Hopefully, after the budgeting process, you will have some disposable income, which you can then allocate to savings.

4. Set a savings goal or two or three

The easiest way to create and stick to the habit of saving is to have a specific savings goal. It becomes very difficult to save when you are simply throwing money into a savings fund without a compelling reason for doing it.

Goals should be measurable and have timeframes attached to them. For example, if you want to go on an overseas holiday, you should get a rough idea of how much money you will need to save in total and decide how long you want to save for.

You can then use these answers to figure out how much you need to save each month to reach your goal.

By picturing the purpose of saving, it becomes easier to sacrifice some immediate unnecessary spending.

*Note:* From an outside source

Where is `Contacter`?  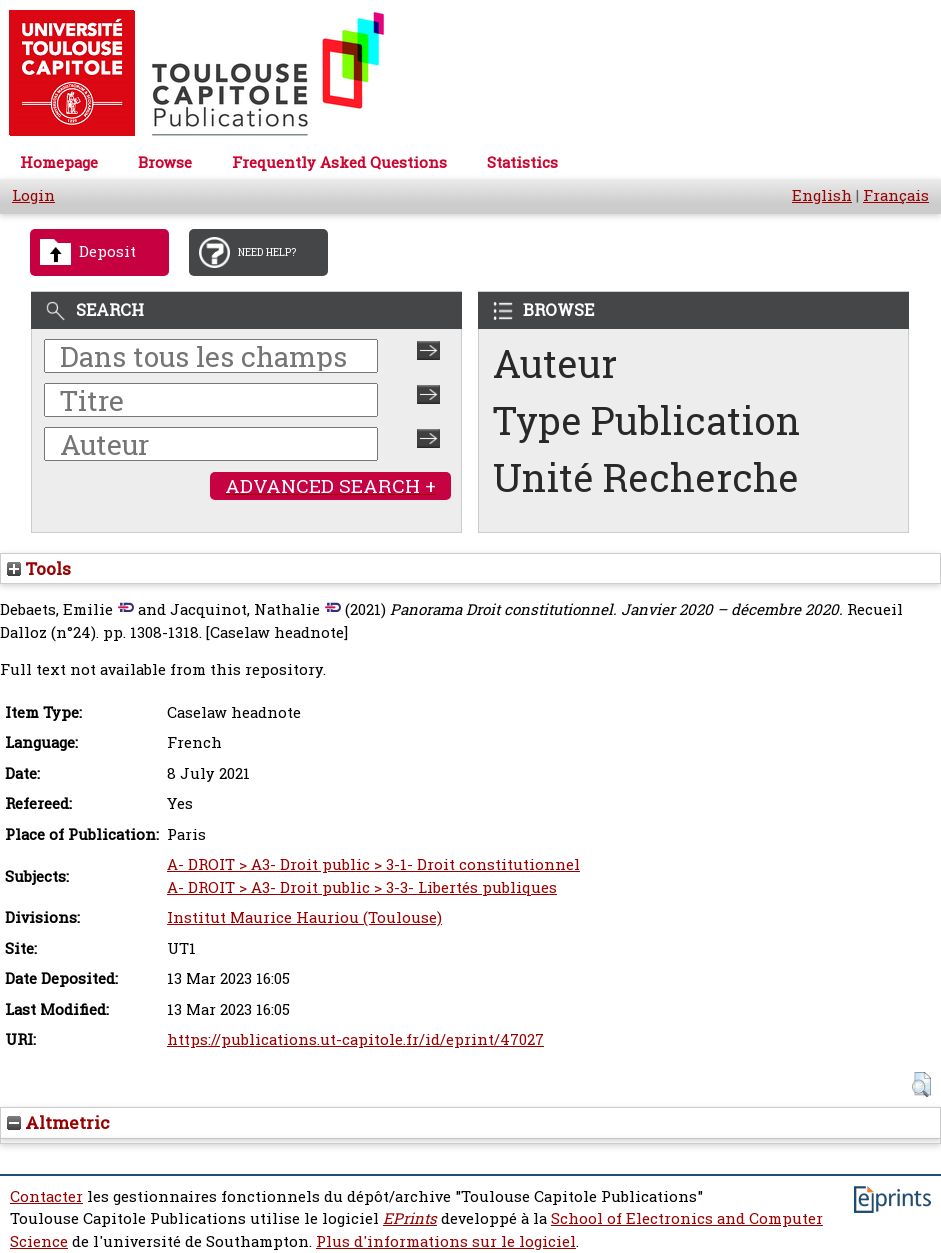 Contacter is located at coordinates (46, 1196).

When it comes to saving for retirement, it’s a good idea to set specific rand goals, which you can aim to achieve in the short term. For example, you may want to set a goal of R25 000 saved for retirement by this time next year.

5. Pay yourself first

A common mistake people make when trying to save is that they aim to save only what is left over at the end of the month. Your savings should come out of your bank account immediately after you have received your income. In other words, pay yourself first and remove the temptation to spend that money.

It is human nature to want to spend what we have, so by removing the money upfront, it becomes slightly easier to be disciplined with your spending over the rest of the month.

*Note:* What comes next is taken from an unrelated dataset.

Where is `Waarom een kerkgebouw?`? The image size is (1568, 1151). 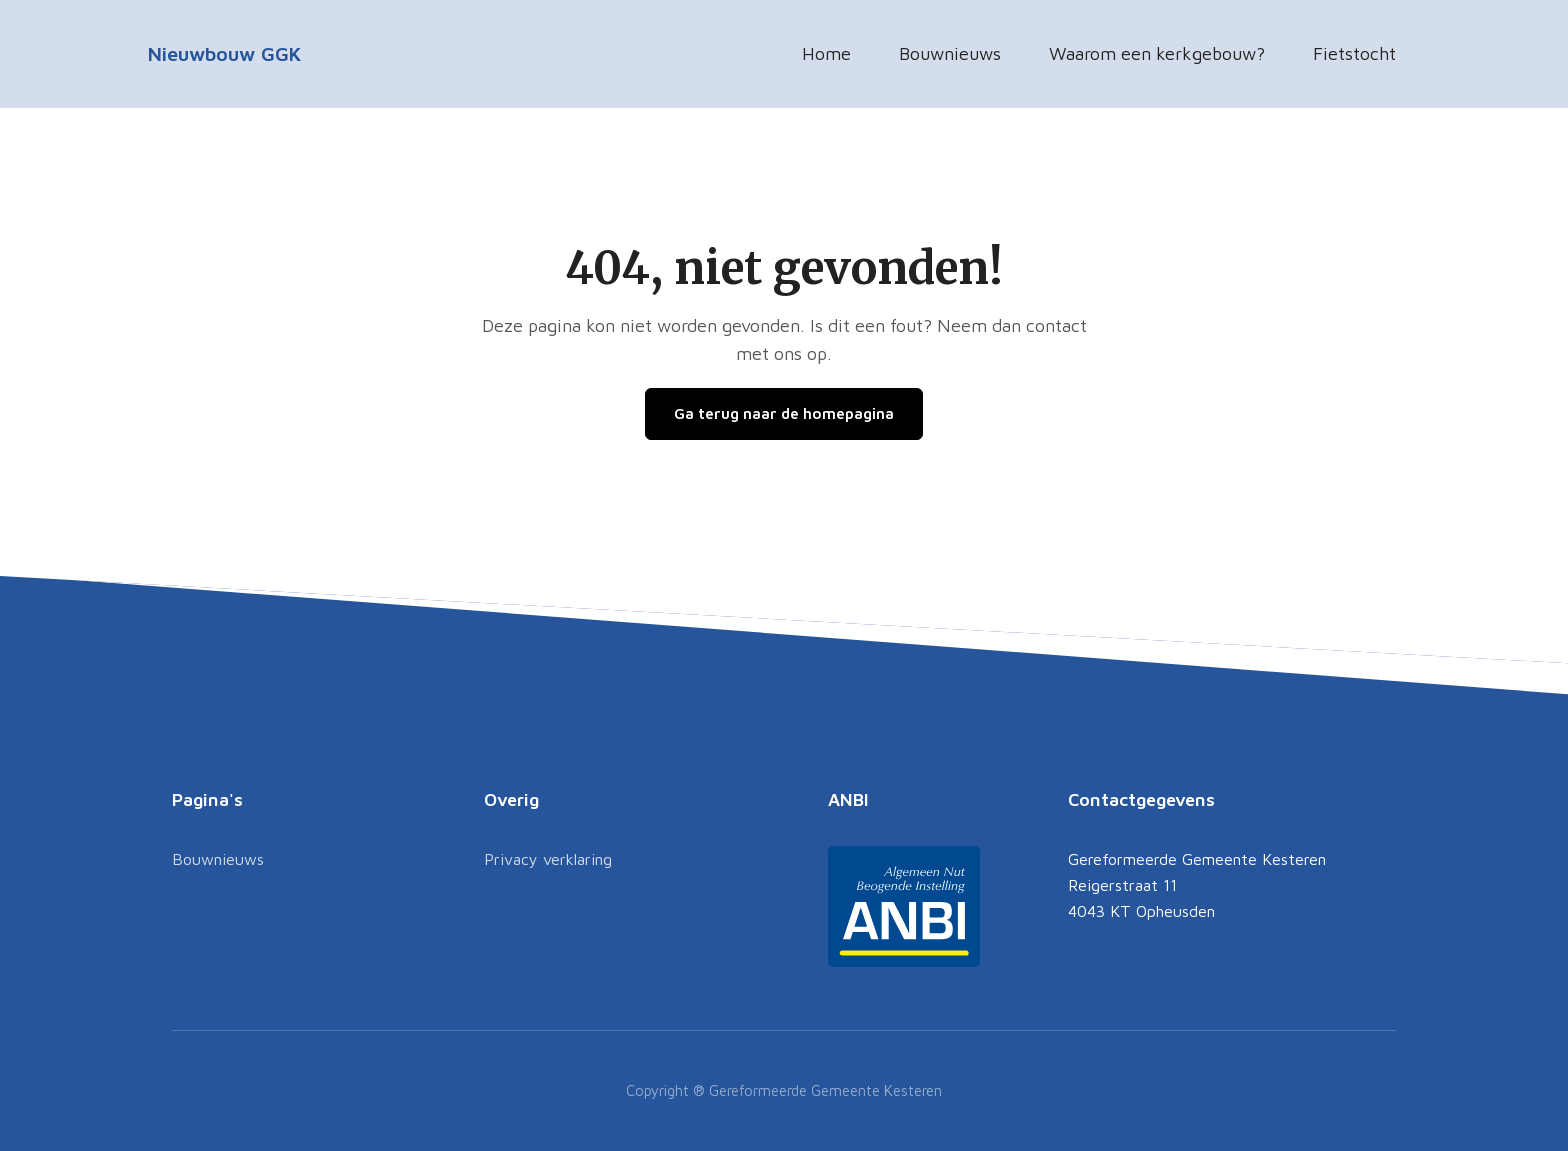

Another useful hint is to put your savings somewhere where it is a bit of an inconvenience to access. Do not simply save within your bank account since you will inevitably spend it.

And finally, if possible, set up a debit order to pay yourself first. That way it is automated and happens before you have a chance to talk yourself out of it!

Note: Of course, if you do have money left over at the end of the month, save it.

6. Deal with debt

You may hear advice that paying off expensive debt before saving is a good idea. On the numbers alone, this is normally excellent advice. However, it doesn’t always help to incubate the habit of saving.

If you allocate all your savings towards paying off debt, you will hopefully see that you owe less and less money each month. This may sound funny, but you are actually getting yourself into the habit of removing a negative rather than building a positive.

Obviously, the net result to your financial position is similar, but you’re focusing on the wrong thing and dealing continually with debt might simply become overwhelming in itself.

We would rather advocate that you do a bit of both. That is, pay off your most expensive debt faster and at the same time save something in a savings vehicle of sorts (our assessment calculator can assist in figuring which debt is most expensive).

Seeing your savings grow over time is a really gratifying experience and this is more likely to encourage your savings habit.

Another tip: When you do manage to pay off debt, reallocate the funds that you were spending on that debt to savings.

7. Save new income

When you get a salary increase, attempt to save a significant proportion of that increase. If you do this consistently over time, you will find that you can actually save a decent proportion of your total income quite painlessly.

In addition, when you receive a windfall, for example a tax refund or a bonus, you should aim to save a decent chunk of it.